The government has taken stakes in banks, railways, steel mills, coal mines and foreclosed homes.

President Bush's announcement yesterday that the government would directly invest up to $250 billion in the nation's top financial institutions was the latest step in increasingly bold efforts here and abroad to prop up a financial system near collapse.

It was presented as a last-resort intervention. But already this year, the Federal Reserve had taken an $85 billion stake in failing insurer American International Group, which it later upped by $37.8 billion. And it provided a $29 billion loan to help JPMorgan Chase & Co. buy investment bank Bear Stearns. The government took over mortgage giants Fannie Mae and Freddie Mac, pledging up to $200 billion.

During World War I, the government nationalized railroads, telegraph lines and Smith & Wesson. During World War II, it seized railroads, coal mines, Midwest trucking operators and many other companies and even, briefly, retailer Montgomery Ward.

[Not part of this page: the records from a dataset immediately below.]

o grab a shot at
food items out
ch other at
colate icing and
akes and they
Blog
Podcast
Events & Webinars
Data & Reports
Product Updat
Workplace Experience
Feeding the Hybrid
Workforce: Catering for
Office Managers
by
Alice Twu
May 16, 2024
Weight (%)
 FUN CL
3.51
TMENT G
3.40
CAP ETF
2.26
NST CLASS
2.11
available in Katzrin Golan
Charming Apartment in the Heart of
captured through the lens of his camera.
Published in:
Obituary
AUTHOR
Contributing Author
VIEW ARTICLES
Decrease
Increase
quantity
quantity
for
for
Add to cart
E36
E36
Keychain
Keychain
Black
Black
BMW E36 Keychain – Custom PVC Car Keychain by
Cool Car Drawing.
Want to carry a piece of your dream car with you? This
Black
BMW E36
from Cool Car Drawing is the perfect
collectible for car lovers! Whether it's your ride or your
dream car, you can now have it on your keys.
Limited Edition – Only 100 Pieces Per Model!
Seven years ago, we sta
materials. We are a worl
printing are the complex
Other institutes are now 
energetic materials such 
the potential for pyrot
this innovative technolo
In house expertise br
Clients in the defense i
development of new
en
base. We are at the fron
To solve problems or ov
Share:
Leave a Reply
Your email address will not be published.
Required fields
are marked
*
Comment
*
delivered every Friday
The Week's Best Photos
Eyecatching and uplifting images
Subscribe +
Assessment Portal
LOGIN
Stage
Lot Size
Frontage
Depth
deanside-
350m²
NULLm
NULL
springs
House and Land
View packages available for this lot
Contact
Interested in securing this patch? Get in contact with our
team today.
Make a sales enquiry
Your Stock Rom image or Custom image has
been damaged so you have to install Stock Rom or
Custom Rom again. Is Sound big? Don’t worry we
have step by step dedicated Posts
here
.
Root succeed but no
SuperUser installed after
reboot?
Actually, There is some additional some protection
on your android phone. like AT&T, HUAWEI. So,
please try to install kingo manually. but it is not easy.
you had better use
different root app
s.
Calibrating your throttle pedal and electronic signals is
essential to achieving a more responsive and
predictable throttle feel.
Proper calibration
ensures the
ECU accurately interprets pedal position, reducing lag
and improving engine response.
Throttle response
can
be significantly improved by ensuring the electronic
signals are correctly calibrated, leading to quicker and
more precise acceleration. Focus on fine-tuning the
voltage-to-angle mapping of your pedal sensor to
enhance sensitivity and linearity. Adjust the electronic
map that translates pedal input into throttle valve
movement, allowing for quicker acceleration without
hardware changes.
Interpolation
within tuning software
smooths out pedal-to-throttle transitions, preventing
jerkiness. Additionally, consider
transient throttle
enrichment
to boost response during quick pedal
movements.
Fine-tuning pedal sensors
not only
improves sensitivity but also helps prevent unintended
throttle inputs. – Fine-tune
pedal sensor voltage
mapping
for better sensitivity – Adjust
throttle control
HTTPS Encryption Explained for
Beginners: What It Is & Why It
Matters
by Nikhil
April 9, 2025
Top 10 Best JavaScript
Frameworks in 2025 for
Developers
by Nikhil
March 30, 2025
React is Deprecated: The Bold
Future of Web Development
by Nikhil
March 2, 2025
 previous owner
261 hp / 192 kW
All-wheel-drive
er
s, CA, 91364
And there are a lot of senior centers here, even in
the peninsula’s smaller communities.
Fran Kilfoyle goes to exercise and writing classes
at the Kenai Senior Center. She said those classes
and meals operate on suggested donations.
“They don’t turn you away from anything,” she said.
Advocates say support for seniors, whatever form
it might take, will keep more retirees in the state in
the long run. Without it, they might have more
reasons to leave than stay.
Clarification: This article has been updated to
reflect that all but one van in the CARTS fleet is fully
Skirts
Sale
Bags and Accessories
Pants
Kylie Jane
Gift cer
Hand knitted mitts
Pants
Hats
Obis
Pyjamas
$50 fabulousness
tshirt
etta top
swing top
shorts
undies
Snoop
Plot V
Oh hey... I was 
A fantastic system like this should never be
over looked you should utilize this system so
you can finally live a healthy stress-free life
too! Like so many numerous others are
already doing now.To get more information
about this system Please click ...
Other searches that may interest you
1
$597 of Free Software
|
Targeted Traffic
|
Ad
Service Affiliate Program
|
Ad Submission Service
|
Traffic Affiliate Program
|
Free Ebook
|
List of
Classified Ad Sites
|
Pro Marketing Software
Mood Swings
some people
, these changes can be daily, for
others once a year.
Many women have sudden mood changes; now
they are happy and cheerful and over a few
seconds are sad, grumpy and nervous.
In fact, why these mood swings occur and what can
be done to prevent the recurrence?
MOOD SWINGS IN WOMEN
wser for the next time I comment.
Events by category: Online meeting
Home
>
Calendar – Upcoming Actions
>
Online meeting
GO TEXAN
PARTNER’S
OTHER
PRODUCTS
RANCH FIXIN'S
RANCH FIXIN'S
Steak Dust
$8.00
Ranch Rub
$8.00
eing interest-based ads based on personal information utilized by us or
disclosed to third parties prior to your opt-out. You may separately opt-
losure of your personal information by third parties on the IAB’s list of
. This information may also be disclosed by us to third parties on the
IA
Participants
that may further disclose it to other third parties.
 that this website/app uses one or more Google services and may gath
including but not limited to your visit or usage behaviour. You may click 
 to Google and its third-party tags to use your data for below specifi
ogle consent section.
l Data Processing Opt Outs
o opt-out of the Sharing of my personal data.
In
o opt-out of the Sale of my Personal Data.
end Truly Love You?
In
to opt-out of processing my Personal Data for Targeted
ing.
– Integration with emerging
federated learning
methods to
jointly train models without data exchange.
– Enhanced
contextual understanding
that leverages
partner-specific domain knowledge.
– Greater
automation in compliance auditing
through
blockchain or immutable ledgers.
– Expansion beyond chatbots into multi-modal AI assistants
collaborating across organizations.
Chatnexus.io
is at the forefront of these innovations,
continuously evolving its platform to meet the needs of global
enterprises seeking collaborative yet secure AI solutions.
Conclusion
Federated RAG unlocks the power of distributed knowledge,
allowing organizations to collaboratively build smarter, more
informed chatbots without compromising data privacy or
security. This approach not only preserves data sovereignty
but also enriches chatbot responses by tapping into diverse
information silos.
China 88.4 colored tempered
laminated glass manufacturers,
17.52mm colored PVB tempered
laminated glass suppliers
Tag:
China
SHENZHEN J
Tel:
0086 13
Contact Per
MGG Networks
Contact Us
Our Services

Not all takeover efforts go through.

President Truman tried to nationalize the steel industry in 1952 to avert a strike he claimed would hurt Korean War efforts. But the Supreme Court stopped him, saying he failed to cite any legislative authority.

Others can last and last. One major friendly takeover remains today: the government-owned National Railroad Passenger Corp., doing business as Amtrak since May 1971.

In 1984, Washington seized the failing Continental Illinois Bank and Trust. It continued to exist, with some 80 percent of its shares owned by the federal government, until 1994, when it was acquired by what is now Bank of America — among the first banks in which the Bush administration will take an ownership stake.

The Resolution Trust Corp. took over more than a thousand failed savings and loan institutions in the late 1980s and early 1990s, including an array of bad loans and foreclosed homes. It took six years and $125 billion in tax dollars to clean up that mess.

The RTC was modeled on the Reconstruction Finance Corp. which made loans and bought stock in distressed banks during the Great Depression.

Administration officials emphasize that the recent bank interventions are temporary and argue that they are in the national interest — even if seemingly at odds with hallowed private-enterprise principles.

"These measures are not intended to take over the free market, but to preserve it," Bush said yesterday.

"The federal government will not be running banks," said White House spokesman Tony Fratto.

Peter Morici, a business professor at the University of Maryland, said that may be a shortcoming, not an advantage.

"Unless the government gets involved in the management of banks, we have no assurances that they won't get us into this mess again, that they're really going to start lending money to people who need it," Morici said.

The U.S. action follows similar steps by Britain, France and other European nations.

Some critics argued that scrapping free-market principles would only perpetuate inefficiency while striking at the citadels of capitalism.

"I can't agree with socialism. I mean this is just more government," said libertarian-leaning Rep. Ron Paul, R-Texas.

Wariness of government interference with U.S. companies, especially banks, is deeply ingrained in the nation's culture and history.

Alexander Hamilton, the first Treasury secretary, established the nation's first central bank — the Bank of the United States — in 1791 while Philadelphia was still the nation's capital. Hamilton intentionally kept the direct U.S. stake at 20 percent so the government could not exercise majority control.